Por trás de tudo, a proteção ao grande capital. Tanto no empréstimo ao Brasil, em 1998, como para a Argentina, no ano passado, o dinheiro serviu exclusivamente para permitir uma saída segura aos capitais especulativos, os capitais-gafanhoto, que chegam, devoram a grama da economia e depois se mandam.

A questão central é que uma crise cambial continuada imporá restrições ao fluxo de capitais, especialmente no Sul Global, além de uma enfraquecimento ainda maior dos mercados – através das instituições multilaterais ocidentais – em favor do modelo chinês.

É uma discussão que se abre no BIS (Banco de Compensações Internacionais), espécie de banco central dos bancos centrais e que, em breve, vai se alastrar pelos centros financeiros internacionais.
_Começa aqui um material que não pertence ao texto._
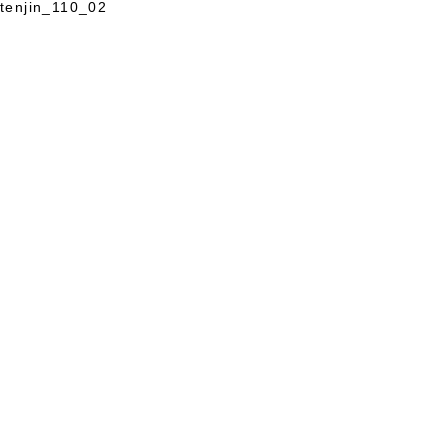
tenjin_110_02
Embora historicamente a favor da liberalização dos capitais, em 2019, o BIS publicou um relatório que reconheceu que a liberalização do fluxo de capitais pode levar a uma maior volatilidade dos mercados financeiros, o que pode aumentar o risco de crises financeiras.

Por enquanto, limitou-se a defender medidas de aumento da transparência e da regulação dos mercados, o fortalecimento de mecanismos de proteçào financeira e promoção da cooperação internacional.

Mas a discussão nacional está focada em temas mais abstratos, como arcabouço fiscal, meta de déficit zero, taxa de juros neutra, PIB potencial e outras firulas que fazem a glória dos acadêmicos e a festa dos financistas.